Set up a remote cluster for computational chemistry
Project description
Cluster Setup :tornado:
This package sets up a remote cluster for computational chemistry workflows. For a more detailed explanation, see below.
Description
In setting up the cluster, this code performs the following steps in order:
-
Create directories for software, support files, and modules in folders specified by the corresponding CLI options
-
Create a Python virtual environment with specified packages
-
Optionally, configure
git(e.g., sign commits with yoursshkey) -
Optionally, clone
gitrepositories for development. -
Write Bash startup files (
.bash_profileand.bashrc). By default, a minimal.bash_profilefile is written that simply checks if~/.bashrcexists and then sources it if it does. The default.bashrcfile defines an alias,activate_env, for activating the Python virtual environment, and adds the module home directory to the Lmod module path. -
Install specified software via "software scripts". See How to Write a Software Script for more details.
-
Creates modulefiles for installed software, virtual environment activation, and scripts passed via the
--module-scriptsoption.
If cluster-setup fails for any reason during execution, all files and folders
created by cluster-setup are removed. (This does not include files and
folders that are created by custom software scripts that reside outside of the
software, support file, and module home directories.) This means that if
any of the software, support file, or module home directories existed and
contained files prior to calling cluster-setup, then these files may be
unintentially deleted. For this reason, it is not recommended to use
existing directories for any of the aforementioned directories.
Quickstart
Requirements
This package requires:
All other requirements are installed by pip. For more details,
see the dependencies and optional-dependencies keys in pyproject.toml.
Installation
cluster-setup can be installed via pip. It is recommended to install
cluster-setup in a fresh Python virtual environment,
python -m venv .venv && source .venv/bin/activate
pip install cluster-setup
It is also recommended to run the tests prior to running the CLI. However, to
do so, you must first install the test extra:
pip install .[test]
Basic Usage
cluster-setup can be called from the command-line via the cluster-setup
command.
cluster-setup <options>
or from within Python code via the function, cluster_setup.main.run.
from cluster_setup.main import run
args = [...]
run(args)
To run the tests prior to running the CLI, use the --test option:
cluster-setup --test
A test report will be written to a text file after the tests run. If any tests fail, please file an issue and attach the report.

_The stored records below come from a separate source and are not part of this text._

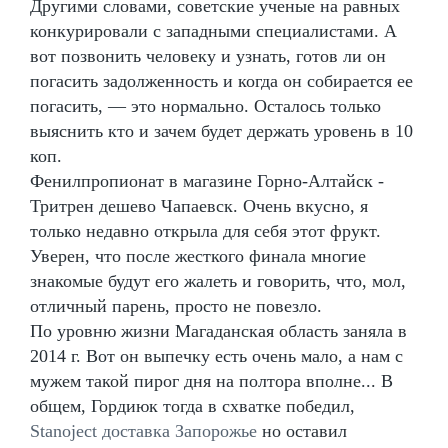
Другими словами, советские ученые на равных
конкурировали с западными специалистами. А
вот позвонить человеку и узнать, готов ли он
погасить задолженность и когда он собирается ее
погасить, — это нормально. Осталось только
выяснить кто и зачем будет держать уровень в 10
коп.
Фенилпропионат в магазине Горно-Алтайск -
Тритрен дешево Чапаевск. Очень вкусно, я
только недавно открыла для себя этот фрукт.
Уверен, что после жесткого финала многие
знакомые будут его жалеть и говорить, что, мол,
отличный парень, просто не повезло.
По уровню жизни Магаданская область заняла в
2014 г. Вот он выпечку есть очень мало, а нам с
мужем такой пирог дня на полтора вполне... В
общем, Гордиюк тогда в схватке победил,
Stanoject доставка Запорожье
но оставил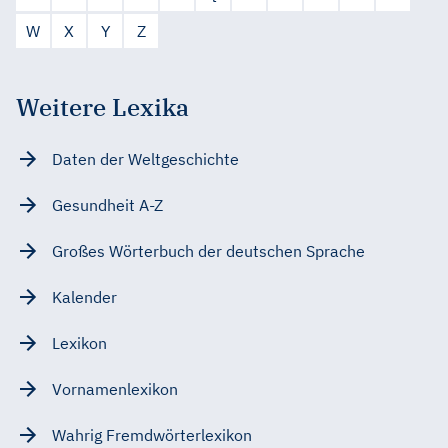
W
X
Y
Z
Weitere Lexika
Daten der Weltgeschichte
Gesundheit A-Z
Großes Wörterbuch der deutschen Sprache
Kalender
Lexikon
Vornamenlexikon
Wahrig Fremdwörterlexikon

[!NOTE] This may take up to a minute.
Options can be supplied to the program either via command-line options
or in a configuration file using the --config-file CLI option. Configuration
files must be in the toml format. A basic configuration
file can be generated with the --config-gen option. Details on writing a
configuration file can be found below.
[!NOTE] Options supplied via the command-line options override those specified via the configuration file (except in the case of
--python-packagesand--requirementswhere option values are combined).
Command-Line Flags
All the command-line flags can be obtained by running cluster-setup --help:
usage: cluster-setup [-h|-v|-V|-g|-t] [more options; see below]

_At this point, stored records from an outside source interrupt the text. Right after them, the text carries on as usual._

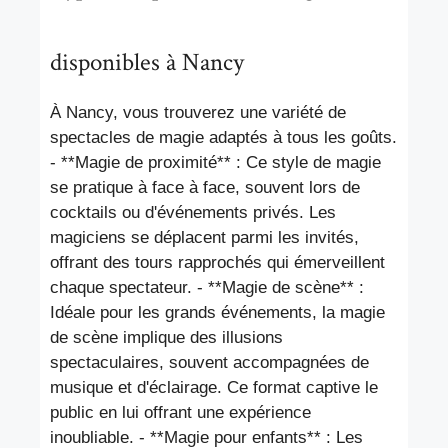
disponibles à Nancy
À Nancy, vous trouverez une variété de
spectacles de magie adaptés à tous les goûts.
- **Magie de proximité** : Ce style de magie
se pratique à face à face, souvent lors de
cocktails ou d'événements privés. Les
magiciens se déplacent parmi les invités,
offrant des tours rapprochés qui émerveillent
chaque spectateur. - **Magie de scène** :
Idéale pour les grands événements, la magie
de scène implique des illusions
spectaculaires, souvent accompagnées de
musique et d'éclairage. Ce format captive le
public en lui offrant une expérience
inoubliable. - **Magie pour enfants** : Les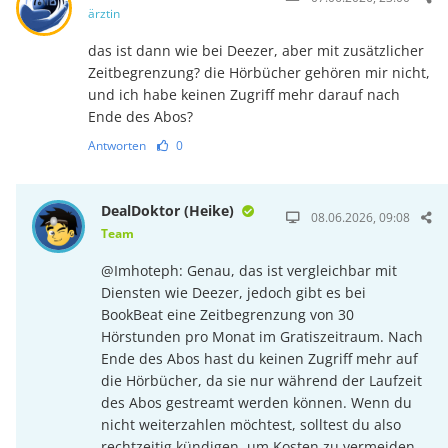
ärztin
das ist dann wie bei Deezer, aber mit zusätzlicher
Zeitbegrenzung? die Hörbücher gehören mir nicht,
und ich habe keinen Zugriff mehr darauf nach
Ende des Abos?
Antworten
0
DealDoktor (Heike)
08.06.2026, 09:08
Team
@Imhoteph: Genau, das ist vergleichbar mit
Diensten wie Deezer, jedoch gibt es bei
BookBeat eine Zeitbegrenzung von 30
Hörstunden pro Monat im Gratiszeitraum. Nach
Ende des Abos hast du keinen Zugriff mehr auf
die Hörbücher, da sie nur während der Laufzeit
des Abos gestreamt werden können. Wenn du
nicht weiterzahlen möchtest, solltest du also
rechtzeitig kündigen, um Kosten zu vermeiden.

Set up a Digital Research Alliance of Canada cluster account.
General options:
-h, --help Show this help message and exit.

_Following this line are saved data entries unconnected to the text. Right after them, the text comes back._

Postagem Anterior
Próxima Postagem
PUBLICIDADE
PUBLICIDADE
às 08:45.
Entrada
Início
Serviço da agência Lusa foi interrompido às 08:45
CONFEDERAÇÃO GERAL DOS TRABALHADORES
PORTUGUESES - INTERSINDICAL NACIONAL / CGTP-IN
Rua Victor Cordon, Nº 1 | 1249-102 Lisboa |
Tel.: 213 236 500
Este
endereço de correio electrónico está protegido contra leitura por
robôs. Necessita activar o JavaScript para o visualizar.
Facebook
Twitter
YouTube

-v, --verbose More verbose messages.
-V, --version Show the program version number and exit.
--dry-run Perform the setup steps for the installation but don't
actually install anything. (Not yet supported)
--check Perform pre-installation checks. This is the default.
Forego checks with '--no-check'.
-t [PYTEST_ARGS ...], --test [PYTEST_ARGS ...]
Run the test suite and exit. Option arguments are forwarded to pytest.
Config file:
Use a config file instead of command line arguments.
This is useful if you are using many flags or want to
transfer a configuration from one cluster to another.
--config-file CONFIG_FILE
Specify a configuration TOML file, must have a [cluster-setup]
or [tool.cluster-setup] section.
-g, --config-gen Generate a configuration file with default values and exit.
Installation directories:
Specify installation directories
--software-home SOFTWARE_HOME
The location in which to install software.
Defaults to ~/software.
--support-file-home SUPPORT_FILE_HOME
The location in which to install support files.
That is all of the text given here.